Mark East, General Manager Operations - Microsoft WW Education
Earlier this month, I visited Egypt to meet with government and school leaders to discuss the future of education in the country, and how to solve some of the current challenges - focusing on equipping today’s students for tomorrow’s jobs.
I learnt that the government currently has a strong focus on education transformation, with technology an integral part to its success.
As part of this, I was pleased to uncover some of the great examples of how educators are using technology to improve learning outcomes - be it Skype for Business to extend the school day by reaching students at home, Yammer to build teacher communities, or OneNote to get students organized. These tools have a huge part to play in helping young people fulfil their potential and get them ready for the future workplace.
At the heart of this, however, will always be the teachers. Visiting individual countries like Egypt means I get to experience first-hand what’s happening in schools, to see where Microsoft can contribute and use this to guide how we can simplify technology to match what’s needed in the classroom.
What came over loud and clear during this visit is that focussing on the champions and empowering teachers to use the technology should be our first priority. This then means they’re in a position to pass on their knowledge to the students and manage the move to more complex scenarios when everyone is ready. There are too many examples of governments empowering students with technology before the teachers have been given the chance to feel comfortable using the technology let alone using it for enhanced teaching and learning.
The enthusiasm is certainly there throughout Egypt to secure technology, with parents, educators and the public sector committed to improving the infrastructure. Teachers certainly want to embrace whatever they can, not least to see the faces of their students when they realize what they can achieve.
Teachers are expert at making do with whatever resources they have available, however limited. With this in mind, three scenarios came to mind during my visit:
- Labs: Most schools have a computer lab of some sort, however outdated. Using technology such as Windows MultiPoint Server, we can refresh and manage the hardware so that even if the PCs are old, students can benefit from the latest software. These technology labs become an invaluable resource centre when schools move to 1:1 computing - especially in association with the Microsoft IT Academy program promoting core technology skills and certification that employers across the world demand today.
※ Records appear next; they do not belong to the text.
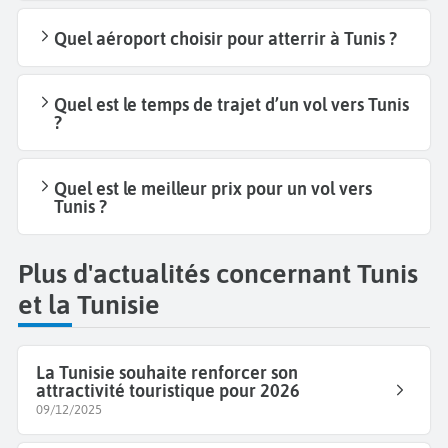
Quel aéroport choisir pour atterrir à Tunis ?
Quel est le temps de trajet d’un vol vers Tunis
?
Quel est le meilleur prix pour un vol vers
Tunis ?
Plus d'actualités concernant Tunis
et la Tunisie
La Tunisie souhaite renforcer son
attractivité touristique pour 2026
09/12/2025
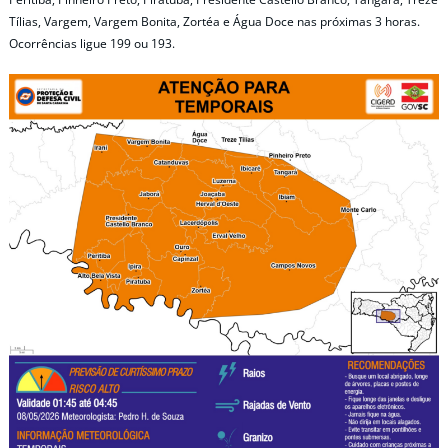
Tílias, Vargem, Vargem Bonita, Zortéa e Água Doce nas próximas 3 horas.
Ocorrências ligue 199 ou 193.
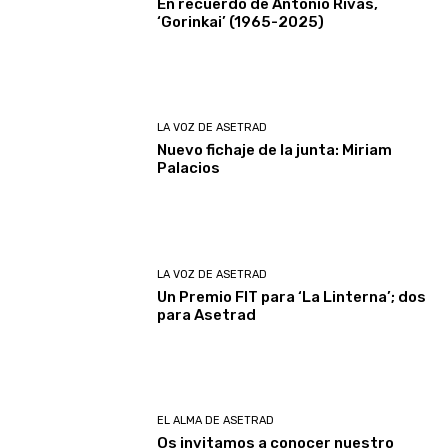
En recuerdo de Antonio Rivas,
‘Gorinkai’ (1965-2025)
LA VOZ DE ASETRAD
Nuevo fichaje de la junta: Miriam
Palacios
LA VOZ DE ASETRAD
Un Premio FIT para ‘La Linterna’; dos
para Asetrad
EL ALMA DE ASETRAD
Os invitamos a conocer nuestro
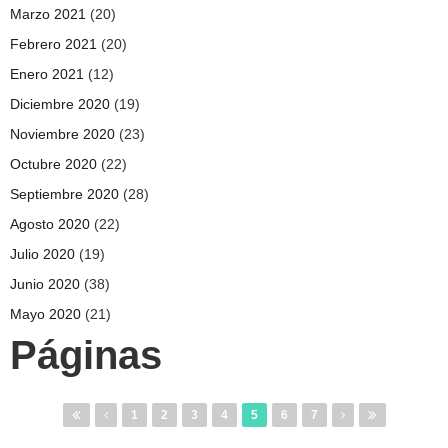
Marzo 2021
(20)
Febrero 2021
(20)
Enero 2021
(12)
Diciembre 2020
(19)
Noviembre 2020
(23)
Octubre 2020
(22)
Septiembre 2020
(28)
Agosto 2020
(22)
Julio 2020
(19)
Junio 2020
(38)
Mayo 2020
(21)
Páginas
1
2
3
4
5
6
7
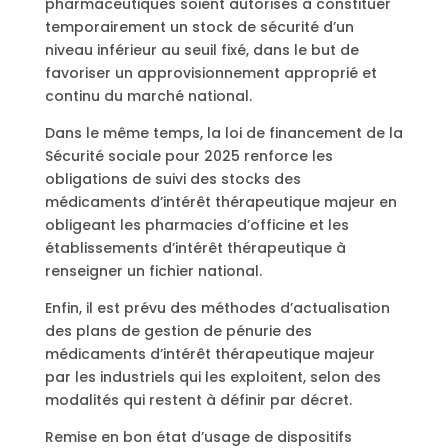
pharmaceutiques soient autorisés à constituer
temporairement un stock de sécurité d’un
niveau inférieur au seuil fixé, dans le but de
favoriser un approvisionnement approprié et
continu du marché national.
Dans le même temps, la loi de financement de la
Sécurité sociale pour 2025 renforce les
obligations de suivi des stocks des
médicaments d’intérêt thérapeutique majeur en
obligeant les pharmacies d’officine et les
établissements d’intérêt thérapeutique à
renseigner un fichier national.
Enfin, il est prévu des méthodes d’actualisation
des plans de gestion de pénurie des
médicaments d’intérêt thérapeutique majeur
par les industriels qui les exploitent, selon des
modalités qui restent à définir par décret.
Remise en bon état d’usage de dispositifs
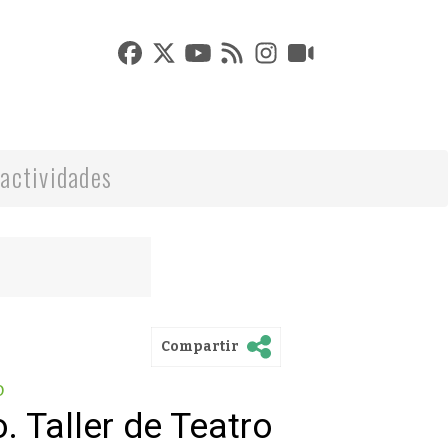
actividades
Compartir
o
o. Taller de Teatro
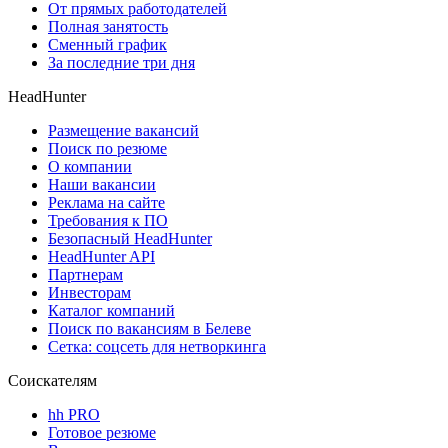
От прямых работодателей
Полная занятость
Сменный график
За последние три дня
HeadHunter
Размещение вакансий
Поиск по резюме
О компании
Наши вакансии
Реклама на сайте
Требования к ПО
Безопасный HeadHunter
HeadHunter API
Партнерам
Инвесторам
Каталог компаний
Поиск по вакансиям в Белеве
Сетка: соцсеть для нетворкинга
Соискателям
hh PRO
Готовое резюме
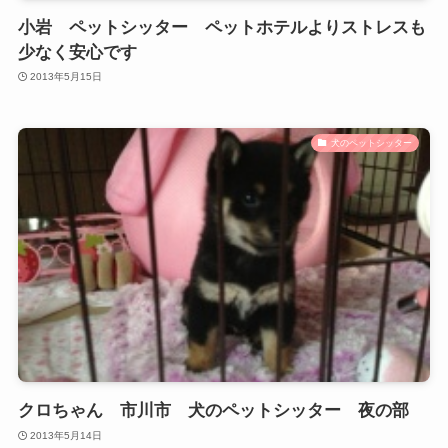
小岩 ペットシッター ペットホテルよりストレスも
少なく安心です
2013年5月15日
犬のペットシッター
クロちゃん 市川市 犬のペットシッター 夜の部
2013年5月14日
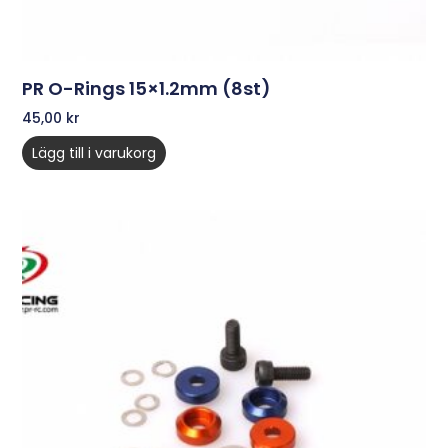
PR O-Rings 15×1.2mm (8st)
45,00
kr
Lägg till i varukorg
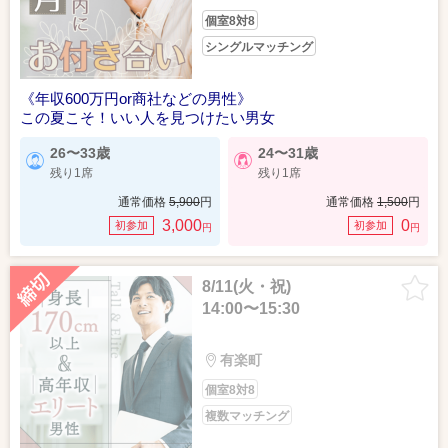
個室8対8
シングルマッチング
《年収600万円or商社などの男性》
この夏こそ！いい人を見つけたい男女
26〜33歳
24〜31歳
残り1席
残り1席
通常価格
5,900
円
通常価格
1,500
円
3,000
0
初参加
初参加
円
円
8/11(火・祝)
14:00〜15:30
有楽町
個室8対8
複数マッチング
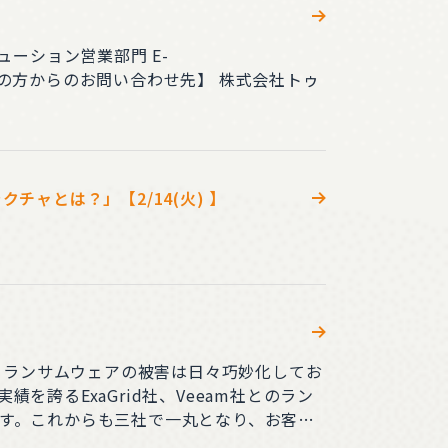
ーション営業部門 E-
チャとは？」【2/14(火) 】
誇るExaGrid社、Veeam社とのラン
す。これからも三社で一丸となり、お客様
問い合わせ先】 株式会社トゥモロー・ネッ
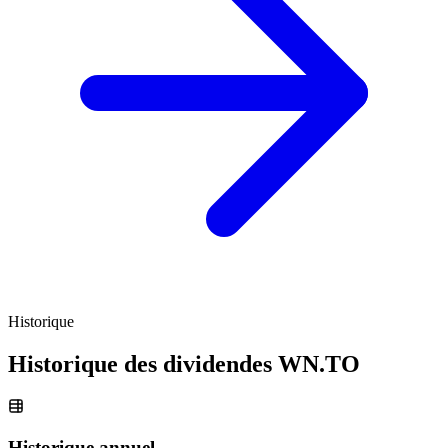
Historique
Historique des dividendes
WN.TO
Historique annuel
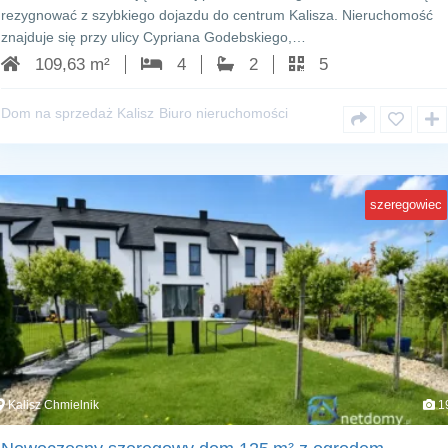
rezygnować z szybkiego dojazdu do centrum Kalisza. Nieruchomość
znajduje się przy ulicy Cypriana Godebskiego,…
109,63 m²
4
2
5
Dom na sprzedaż Kalisz
Biuro nieruchomości
szeregowiec
Kalisz Chmielnik
1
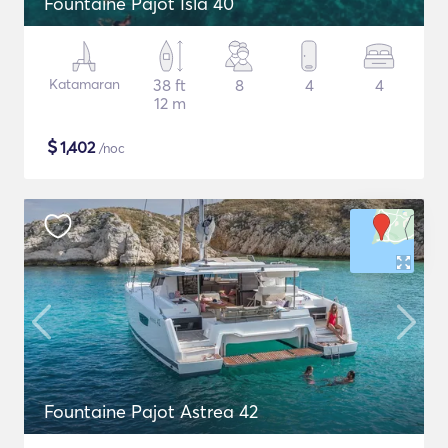
Fountaine Pajot Isla 40
Katamaran
38 ft
8
4
4
12 m
$
1,402
/noc
Fountaine Pajot Astrea 42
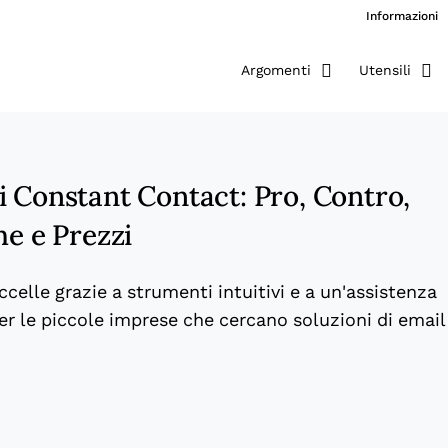
Informazioni
Argomenti
Utensili
i Constant Contact: Pro, Contro,
he e Prezzi
elle grazie a strumenti intuitivi e a un'assistenza
 per le piccole imprese che cercano soluzioni di email
ew window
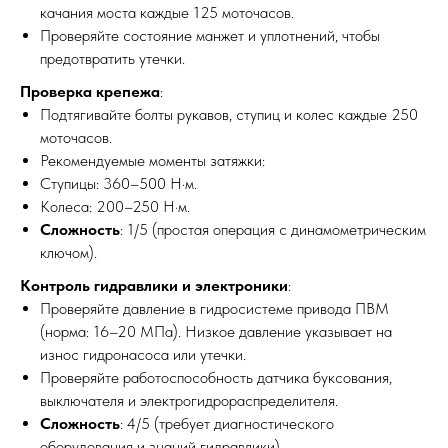
качания моста каждые 125 моточасов.
Проверяйте состояние манжет и уплотнений, чтобы
предотвратить утечки.
Проверка крепежа
:
Подтягивайте болты рукавов, ступиц и колес каждые 250
моточасов.
Рекомендуемые моменты затяжки:
Ступицы: 360–500 Н·м.
Колеса: 200–250 Н·м.
Сложность
: 1/5 (простая операция с динамометрическим
ключом).
Контроль гидравлики и электроники
:
Проверяйте давление в гидросистеме привода ПВМ
(норма: 16–20 МПа). Низкое давление указывает на
износ гидронасоса или утечки.
Проверяйте работоспособность датчика буксования,
выключателя и электрогидрораспределителя.
Сложность
: 4/5 (требует диагностического
оборудования и знаний гидравлики).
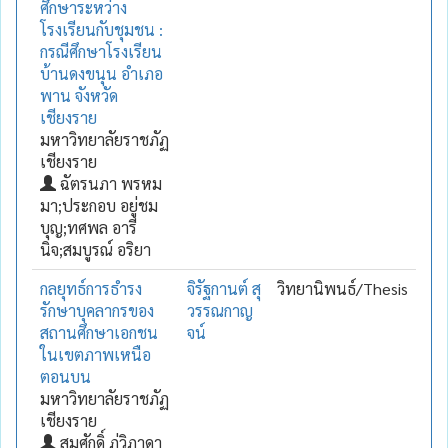
ศึกษาระหว่าง
โรงเรียนกับชุมชน :
กรณีศึกษาโรงเรียน
บ้านดงขนุน อำเภอ
พาน จังหวัด
เชียงราย
มหาวิทยาลัยราชภัฏ
เชียงราย
ฉัตรนภา พรหม
มา;ประกอบ อยู่ชม
บุญ;ทศพล อารี
นิจ;สมบูรณ์ อริยา
กลยุทธ์การธำรง
จิรัฐกานต์ สุ
วิทยานิพนธ์/Thesis
รักษาบุคลากรของ
วรรณกาญ
สถานศึกษาเอกชน
จน์
ในเขตภาพเหนือ
ตอนบน
มหาวิทยาลัยราชภัฏ
เชียงราย
สมศักดิ์ ภู่วิภาดา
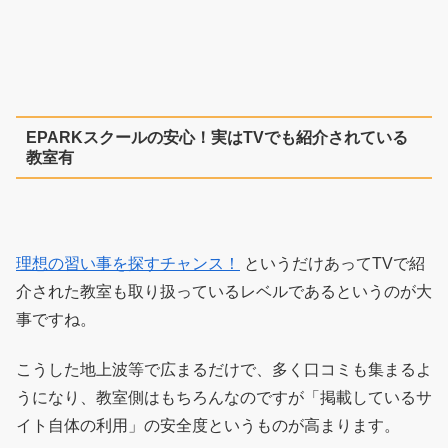
EPARKスクールの安心！実はTVでも紹介されている
教室有
理想の習い事を探すチャンス！
というだけあってTVで紹
介された教室も取り扱っているレベルであるというのが大
事ですね。
こうした地上波等で広まるだけで、多く口コミも集まるよ
うになり、教室側はもちろんなのですが「掲載しているサ
イト自体の利用」の安全度というものが高まります。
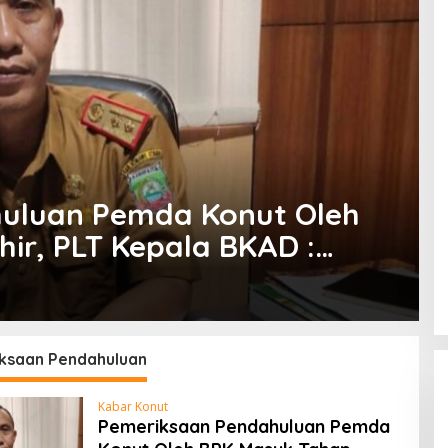
uluan Pemda Konut Oleh
ir, PLT Kepala BKAD :
eratif
ksaan Pendahuluan
Kabar Konut
Pemeriksaan Pendahuluan Pemda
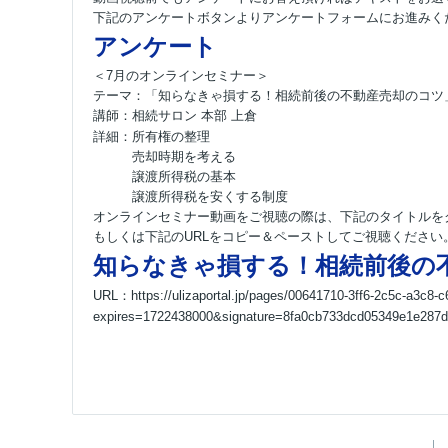
下記のアンケートボタンよりアンケートフォームにお進みく
アンケート
＜7月のオンラインセミナー＞
テーマ：「知らなきゃ損する！相続前後の不動産売却のコツ
講師：相続サロン 本部 上倉
詳細：
所有権の整理
売却時期を考える
譲渡所得税の基本
譲渡所得税を安くする制度
オンラインセミナー動画をご視聴の際は、下記のタイトルを
もしくは下記のURLをコピー＆ペーストしてご視聴ください
知らなきゃ損する！相続前後の
URL：
https://ulizaportal.jp/pages/00641710-3ff6-2c5c-a3c8
expires=1722438000&signature=8fa0cb733dcd05349e1e287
- 1:1 devices: Whilst the ultimate goal is to have every student using their own device, the first step should be ensuring everyone understands how to use the technology - beginning with the teacher.
- Create your own interactive whiteboard: For the many schools with a limited budget, a good starting point is simply a teacher equipped with a Windows tablet, an “active” pen and a low-cost projector to turn any wall into an interactive whiteboard. By investing in this way governments can claim that they are bring technology to every classroom and in reality is the first step towards 1:1 computing.
I visited a great school in the governorate of Port Said. The ‘Port Said International’ school was closed for several weeks during the unrest in 2012, so teachers used cloud technology (such as Office 365 and Skype for Business) to remain in contact with their students and continue teaching them in their homes. There are great things going on in this school, not least that the community is helping to fund devices for the students.
Countries, such as Egypt, need to develop a strategy of sustainability in the use of technology in teaching and learning. For primary schools I advocated the consideration of the use of refurbished PC’s which if managed within the policy guidance set out in the Microsoft Authorised Refurbisher program helps with providing digital access technology for lab use and creates a process for the final recycling of technology.
Now is a great opportunity to enhance and accelerate learning through the power of information communications technology. Today’s youth are proficient English speakers, highly efficient in IT, offering vast possibilities to build a better future for Egypt. Politicians are committed, parents, educators and students are all on board and there is a willingness throughout this most populated of the Arab countries to invest in young people.
This huge potential for reform will allow technology to empower the public schools to match what’s on offer in private education and narrow the gap. I’ve come away truly believing good things will happen. Teachers are the priority.